TASK DESCRIPTION> Every line of the listing below from the one with "برندسازی شخصی و سازمانی" up to and including the one with "- Inloop en gebak vanaf 14:30" should be retyped exactly, and nothing else; pictures are not part of the copy.

RECORDS FOR PROCESSING>

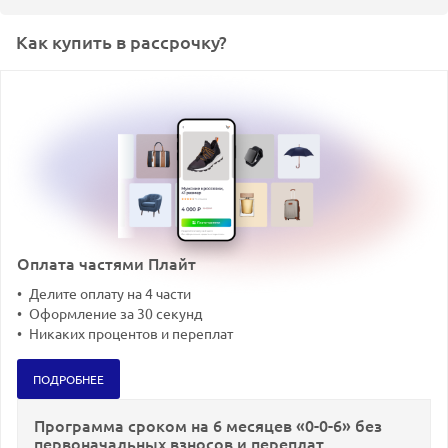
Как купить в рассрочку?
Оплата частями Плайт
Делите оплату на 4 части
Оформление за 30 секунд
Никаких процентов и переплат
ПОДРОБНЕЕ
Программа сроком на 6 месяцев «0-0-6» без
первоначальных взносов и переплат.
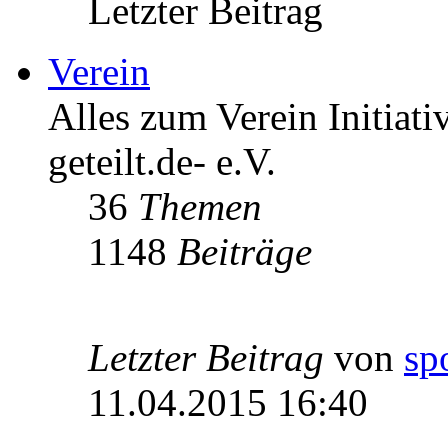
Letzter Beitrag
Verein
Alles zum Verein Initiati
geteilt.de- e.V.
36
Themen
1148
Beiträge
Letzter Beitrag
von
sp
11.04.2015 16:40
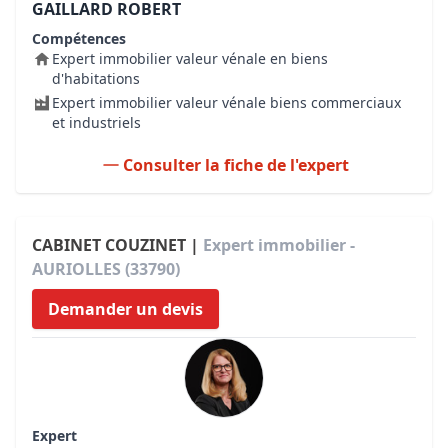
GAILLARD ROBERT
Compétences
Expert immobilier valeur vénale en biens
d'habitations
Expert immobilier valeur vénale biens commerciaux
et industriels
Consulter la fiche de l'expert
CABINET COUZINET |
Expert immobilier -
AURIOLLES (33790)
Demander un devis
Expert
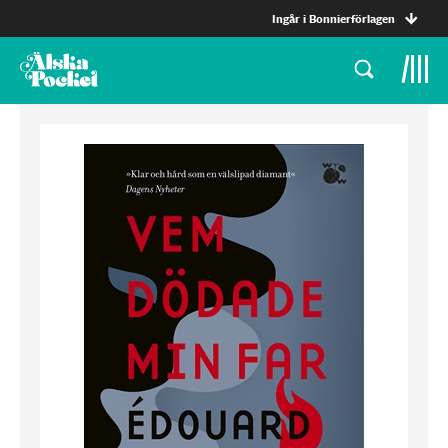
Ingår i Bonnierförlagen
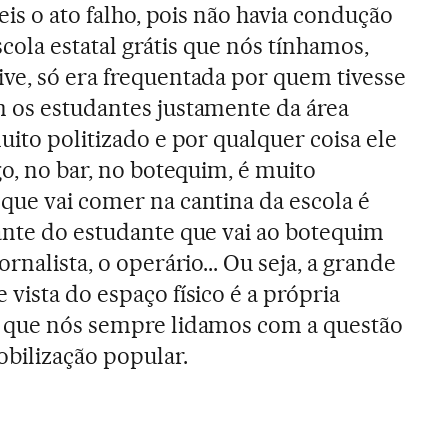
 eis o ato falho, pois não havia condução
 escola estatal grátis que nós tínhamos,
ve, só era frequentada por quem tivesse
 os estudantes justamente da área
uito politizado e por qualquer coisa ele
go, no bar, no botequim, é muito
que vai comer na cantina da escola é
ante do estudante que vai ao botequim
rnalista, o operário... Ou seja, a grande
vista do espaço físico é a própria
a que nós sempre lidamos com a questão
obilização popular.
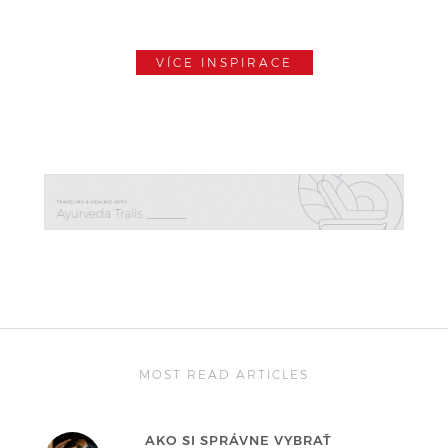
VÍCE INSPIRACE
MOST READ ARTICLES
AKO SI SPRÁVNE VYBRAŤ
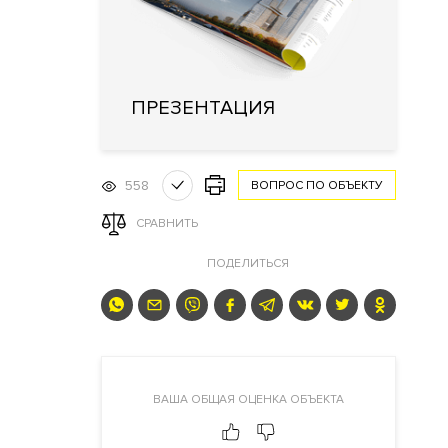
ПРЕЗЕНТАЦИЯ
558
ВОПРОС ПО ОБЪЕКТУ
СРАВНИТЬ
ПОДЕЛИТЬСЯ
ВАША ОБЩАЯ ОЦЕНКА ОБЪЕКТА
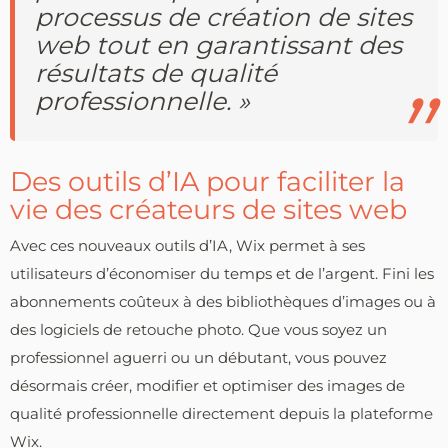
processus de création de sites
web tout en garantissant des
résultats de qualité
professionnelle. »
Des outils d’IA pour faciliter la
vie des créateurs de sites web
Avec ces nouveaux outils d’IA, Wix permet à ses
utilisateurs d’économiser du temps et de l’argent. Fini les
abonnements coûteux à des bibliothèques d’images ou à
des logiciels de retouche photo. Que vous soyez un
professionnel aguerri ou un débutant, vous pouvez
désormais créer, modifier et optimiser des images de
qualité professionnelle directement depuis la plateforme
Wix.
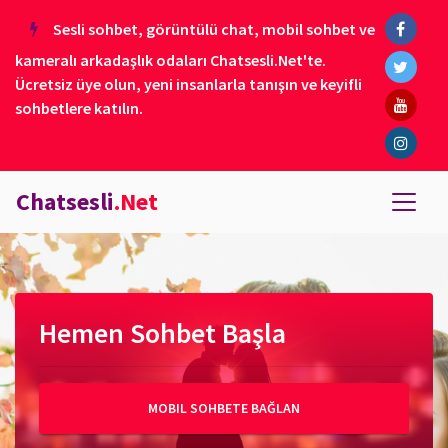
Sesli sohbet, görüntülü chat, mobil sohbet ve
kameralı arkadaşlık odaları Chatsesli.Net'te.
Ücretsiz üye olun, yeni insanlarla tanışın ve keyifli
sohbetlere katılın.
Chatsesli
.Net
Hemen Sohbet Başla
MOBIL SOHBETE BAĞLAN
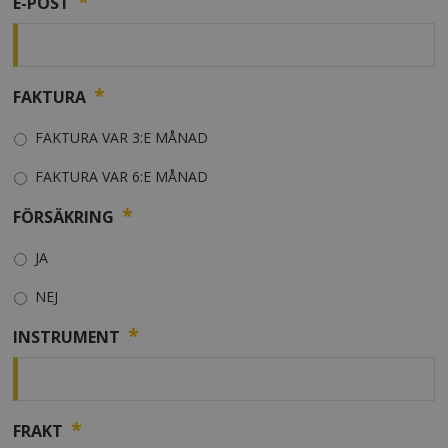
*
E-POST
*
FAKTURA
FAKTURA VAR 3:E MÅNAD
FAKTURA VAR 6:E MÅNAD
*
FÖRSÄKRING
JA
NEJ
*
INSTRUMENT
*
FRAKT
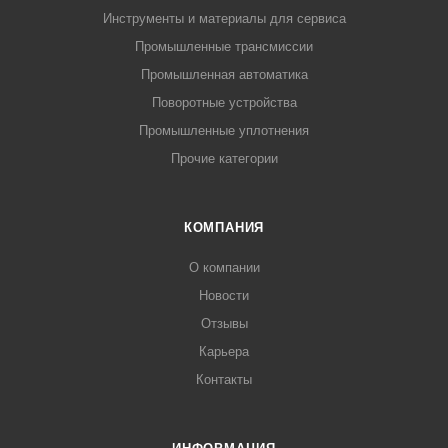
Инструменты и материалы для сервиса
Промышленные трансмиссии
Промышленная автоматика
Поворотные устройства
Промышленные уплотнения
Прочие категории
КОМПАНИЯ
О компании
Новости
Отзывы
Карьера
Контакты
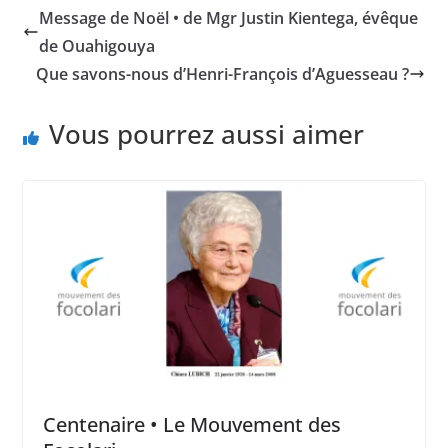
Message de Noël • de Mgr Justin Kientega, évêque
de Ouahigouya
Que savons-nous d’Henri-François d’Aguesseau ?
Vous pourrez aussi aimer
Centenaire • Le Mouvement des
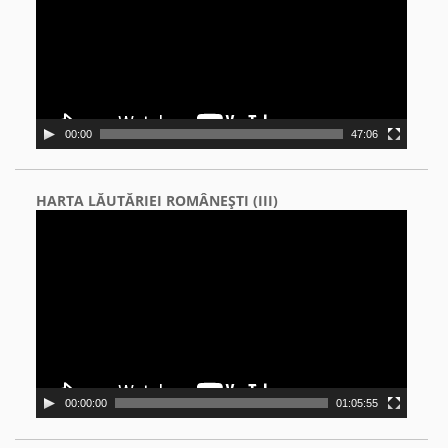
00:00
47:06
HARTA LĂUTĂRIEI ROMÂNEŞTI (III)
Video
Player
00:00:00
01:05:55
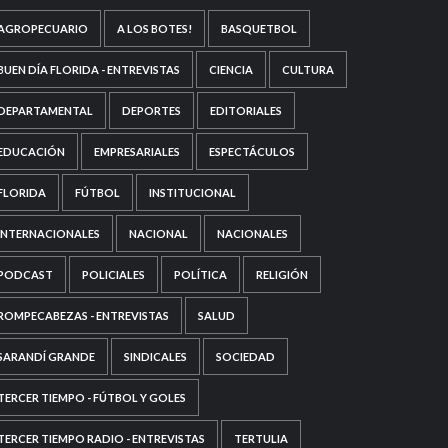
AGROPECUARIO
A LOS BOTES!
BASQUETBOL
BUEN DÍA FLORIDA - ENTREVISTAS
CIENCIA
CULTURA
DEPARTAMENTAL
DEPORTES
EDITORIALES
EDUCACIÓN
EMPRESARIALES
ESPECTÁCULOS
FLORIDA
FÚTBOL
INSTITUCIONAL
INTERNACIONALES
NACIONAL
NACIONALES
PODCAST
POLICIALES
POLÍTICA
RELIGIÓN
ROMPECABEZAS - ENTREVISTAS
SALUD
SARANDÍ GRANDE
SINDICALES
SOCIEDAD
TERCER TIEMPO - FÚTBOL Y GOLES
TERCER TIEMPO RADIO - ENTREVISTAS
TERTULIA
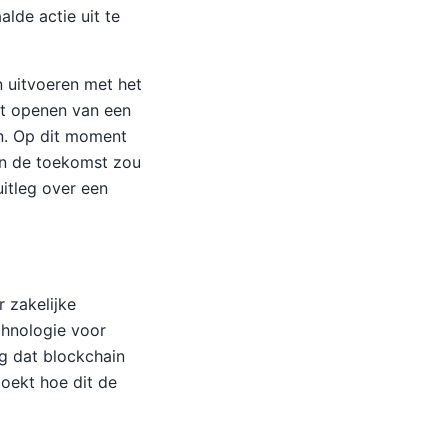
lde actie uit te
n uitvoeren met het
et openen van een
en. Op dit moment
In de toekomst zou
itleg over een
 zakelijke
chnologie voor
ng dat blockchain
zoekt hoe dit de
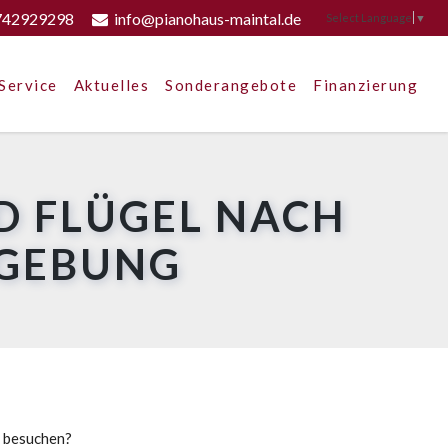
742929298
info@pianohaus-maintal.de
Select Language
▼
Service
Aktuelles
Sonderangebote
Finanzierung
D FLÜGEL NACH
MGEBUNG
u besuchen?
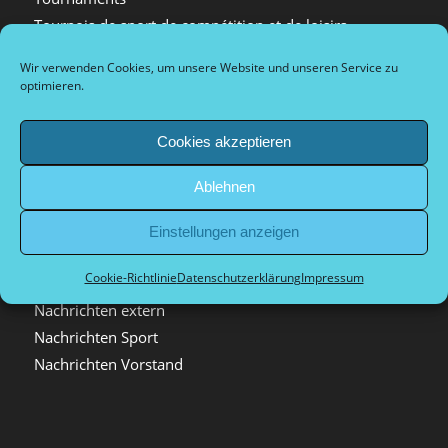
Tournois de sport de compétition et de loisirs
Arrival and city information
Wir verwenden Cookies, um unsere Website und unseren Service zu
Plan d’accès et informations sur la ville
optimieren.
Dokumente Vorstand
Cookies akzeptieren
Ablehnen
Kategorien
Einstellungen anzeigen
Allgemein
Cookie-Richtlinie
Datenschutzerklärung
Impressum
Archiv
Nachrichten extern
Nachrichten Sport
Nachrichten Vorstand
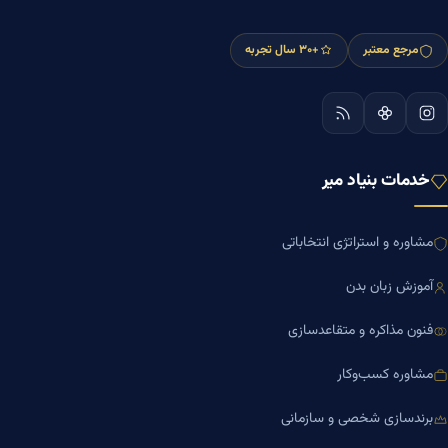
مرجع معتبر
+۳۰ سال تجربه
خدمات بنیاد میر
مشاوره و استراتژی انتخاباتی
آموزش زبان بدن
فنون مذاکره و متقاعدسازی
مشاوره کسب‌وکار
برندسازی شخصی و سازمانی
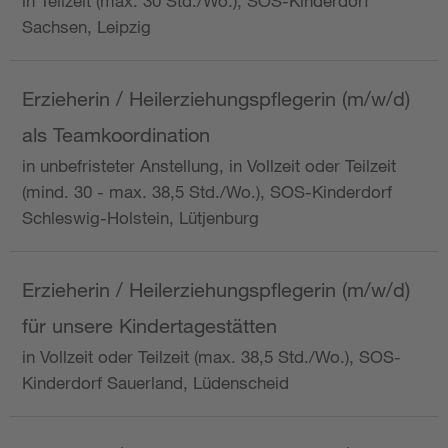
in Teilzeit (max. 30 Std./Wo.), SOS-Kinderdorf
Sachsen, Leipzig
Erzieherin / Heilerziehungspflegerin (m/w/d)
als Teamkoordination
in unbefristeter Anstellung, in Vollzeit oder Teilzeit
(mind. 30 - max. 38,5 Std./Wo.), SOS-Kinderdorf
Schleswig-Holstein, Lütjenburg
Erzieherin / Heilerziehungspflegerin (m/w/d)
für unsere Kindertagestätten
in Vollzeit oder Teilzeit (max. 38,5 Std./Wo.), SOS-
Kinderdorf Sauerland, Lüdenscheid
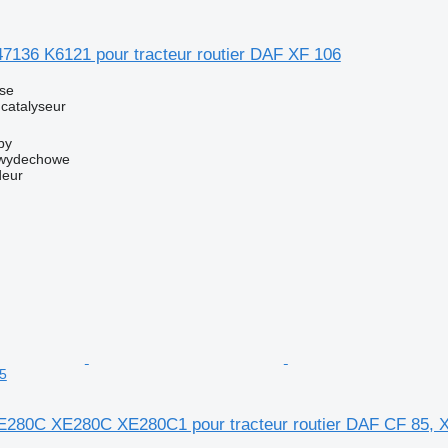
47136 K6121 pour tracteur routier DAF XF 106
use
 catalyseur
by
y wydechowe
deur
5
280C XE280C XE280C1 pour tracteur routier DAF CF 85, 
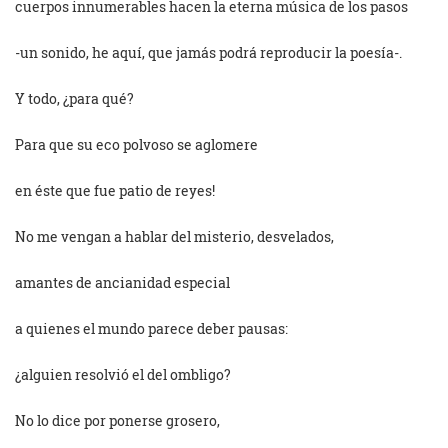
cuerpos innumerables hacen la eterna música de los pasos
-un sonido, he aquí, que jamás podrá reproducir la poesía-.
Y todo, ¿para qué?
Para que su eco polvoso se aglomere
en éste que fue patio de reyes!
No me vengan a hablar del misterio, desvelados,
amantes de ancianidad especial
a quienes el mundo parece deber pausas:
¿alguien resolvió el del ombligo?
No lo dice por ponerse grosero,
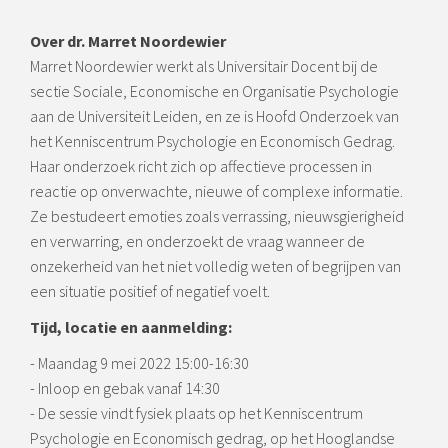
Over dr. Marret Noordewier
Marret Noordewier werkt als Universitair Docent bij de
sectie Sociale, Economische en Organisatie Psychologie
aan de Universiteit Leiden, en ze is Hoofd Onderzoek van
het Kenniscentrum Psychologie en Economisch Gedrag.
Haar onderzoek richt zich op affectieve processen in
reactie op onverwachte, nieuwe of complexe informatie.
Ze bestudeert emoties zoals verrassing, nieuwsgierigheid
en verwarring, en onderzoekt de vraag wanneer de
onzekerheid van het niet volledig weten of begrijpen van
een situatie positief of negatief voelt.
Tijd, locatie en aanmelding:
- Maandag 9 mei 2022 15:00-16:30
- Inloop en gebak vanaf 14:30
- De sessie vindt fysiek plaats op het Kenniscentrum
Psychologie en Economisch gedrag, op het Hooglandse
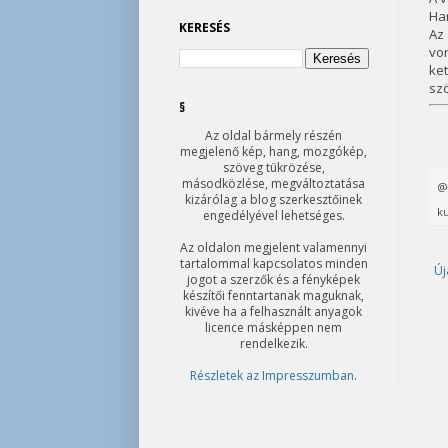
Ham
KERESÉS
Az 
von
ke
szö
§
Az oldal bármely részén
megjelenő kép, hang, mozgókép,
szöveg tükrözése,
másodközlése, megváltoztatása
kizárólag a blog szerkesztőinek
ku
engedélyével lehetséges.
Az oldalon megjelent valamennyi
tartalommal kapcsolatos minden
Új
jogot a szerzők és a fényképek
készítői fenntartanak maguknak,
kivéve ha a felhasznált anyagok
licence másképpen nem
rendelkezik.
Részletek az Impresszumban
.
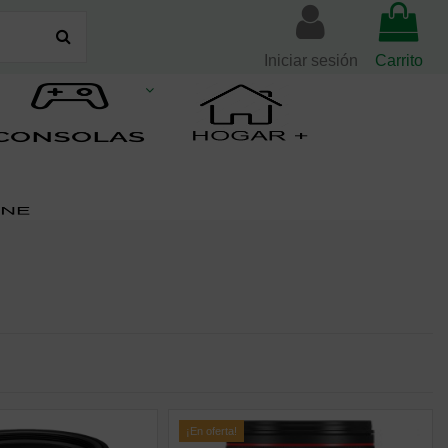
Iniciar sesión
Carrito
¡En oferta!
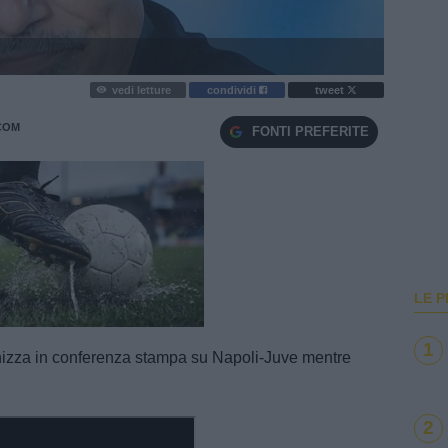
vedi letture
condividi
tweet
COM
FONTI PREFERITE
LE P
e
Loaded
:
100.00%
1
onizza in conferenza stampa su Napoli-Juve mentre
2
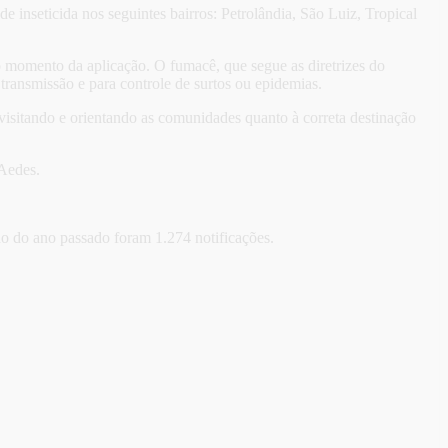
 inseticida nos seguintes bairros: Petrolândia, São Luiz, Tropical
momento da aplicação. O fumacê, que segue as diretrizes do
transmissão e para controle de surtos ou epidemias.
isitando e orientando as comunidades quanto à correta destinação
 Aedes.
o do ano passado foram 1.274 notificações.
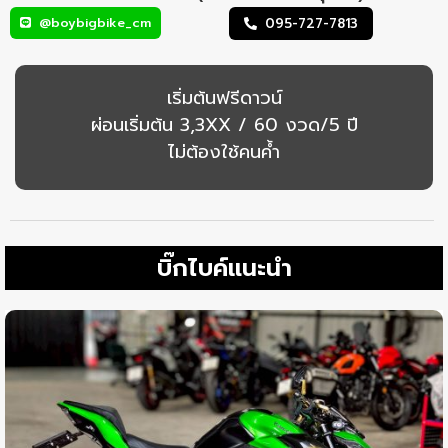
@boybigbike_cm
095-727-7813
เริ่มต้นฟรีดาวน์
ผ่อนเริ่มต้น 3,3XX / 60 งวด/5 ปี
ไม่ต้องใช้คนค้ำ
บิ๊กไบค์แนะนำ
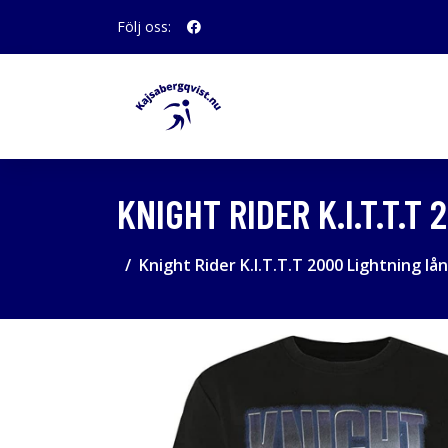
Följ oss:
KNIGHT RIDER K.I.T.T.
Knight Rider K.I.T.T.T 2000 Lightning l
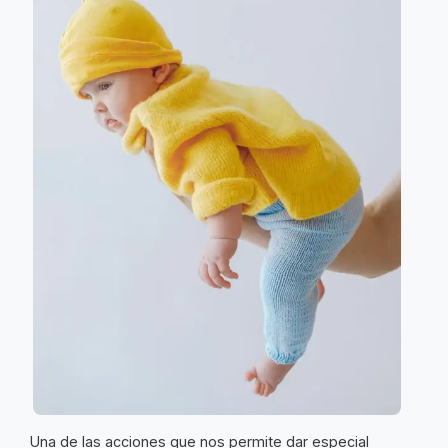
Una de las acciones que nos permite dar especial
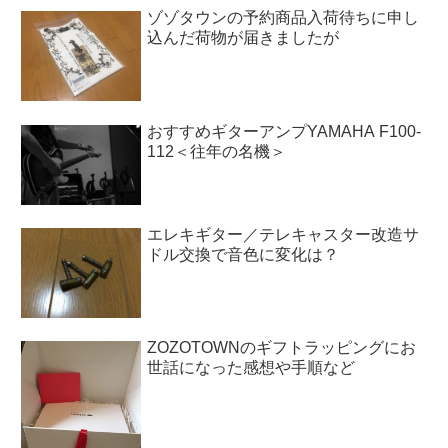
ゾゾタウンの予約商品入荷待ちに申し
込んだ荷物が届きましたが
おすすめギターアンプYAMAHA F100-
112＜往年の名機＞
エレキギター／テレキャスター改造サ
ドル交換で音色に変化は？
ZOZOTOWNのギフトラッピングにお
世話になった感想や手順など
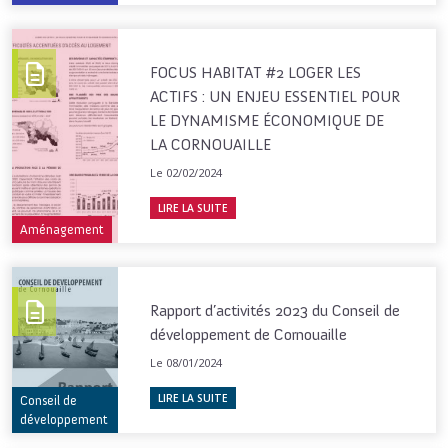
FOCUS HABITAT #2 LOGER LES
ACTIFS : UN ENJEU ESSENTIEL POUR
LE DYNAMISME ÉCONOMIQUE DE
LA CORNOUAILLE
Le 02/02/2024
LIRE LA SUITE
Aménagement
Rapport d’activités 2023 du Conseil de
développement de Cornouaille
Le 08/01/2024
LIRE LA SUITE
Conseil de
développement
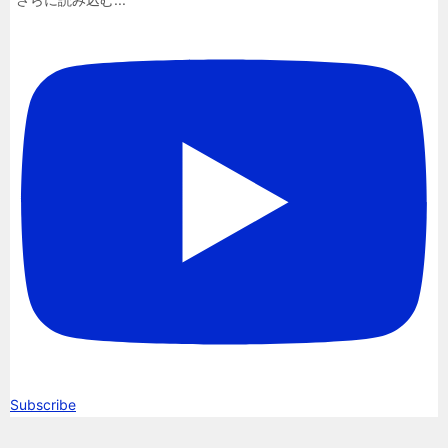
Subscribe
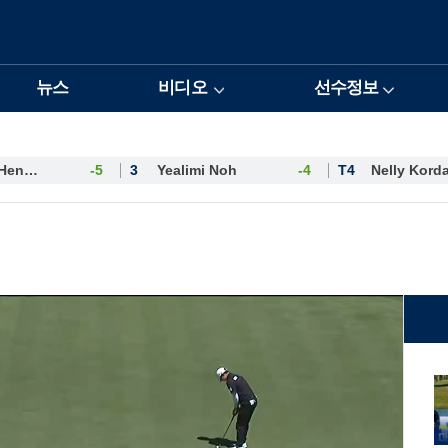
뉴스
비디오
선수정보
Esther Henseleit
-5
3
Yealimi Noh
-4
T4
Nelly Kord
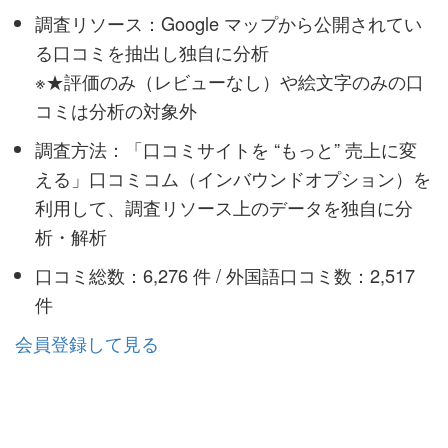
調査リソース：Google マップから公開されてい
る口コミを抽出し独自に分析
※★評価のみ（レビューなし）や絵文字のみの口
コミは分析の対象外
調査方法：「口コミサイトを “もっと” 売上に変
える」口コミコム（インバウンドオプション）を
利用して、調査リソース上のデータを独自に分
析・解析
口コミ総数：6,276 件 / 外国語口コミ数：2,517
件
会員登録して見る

EXERCISE ANSWER>
برندسازی شخصی و سازمانی
in Teilzeit (max. 30 Std./Wo.), SOS-Kinderdorf
Sachsen, Leipzig
Erzieherin / Heilerziehungspflegerin (m/w/d)
als Teamkoordination
in unbefristeter Anstellung, in Vollzeit oder Teilzeit
(mind. 30 - max. 38,5 Std./Wo.), SOS-Kinderdorf
Schleswig-Holstein, Lütjenburg
Erzieherin / Heilerziehungspflegerin (m/w/d)
für unsere Kindertagestätten
in Vollzeit oder Teilzeit (max. 38,5 Std./Wo.), SOS-
Kinderdorf Sauerland, Lüdenscheid
47136 K6121 pour tracteur routier DAF XF 106
use
 catalyseur
by
y wydechowe
deur
5
280C XE280C XE280C1 pour tracteur routier DAF CF 85, 
cuerpos innumerables hacen la eterna música de los pasos
-un sonido, he aquí, que jamás podrá reproducir la poesía-.
Y todo, ¿para qué?
Para que su eco polvoso se aglomere
en éste que fue patio de reyes!
No me vengan a hablar del misterio, desvelados,
amantes de ancianidad especial
a quienes el mundo parece deber pausas:
¿alguien resolvió el del ombligo?
No lo dice por ponerse grosero,
Over dr. Marret Noordewier
Marret Noordewier werkt als Universitair Docent bij de
sectie Sociale, Economische en Organisatie Psychologie
aan de Universiteit Leiden, en ze is Hoofd Onderzoek van
het Kenniscentrum Psychologie en Economisch Gedrag.
Haar onderzoek richt zich op affectieve processen in
reactie op onverwachte, nieuwe of complexe informatie.
Ze bestudeert emoties zoals verrassing, nieuwsgierigheid
en verwarring, en onderzoekt de vraag wanneer de
onzekerheid van het niet volledig weten of begrijpen van
een situatie positief of negatief voelt.
Tijd, locatie en aanmelding:
- Maandag 9 mei 2022 15:00-16:30
- Inloop en gebak vanaf 14:30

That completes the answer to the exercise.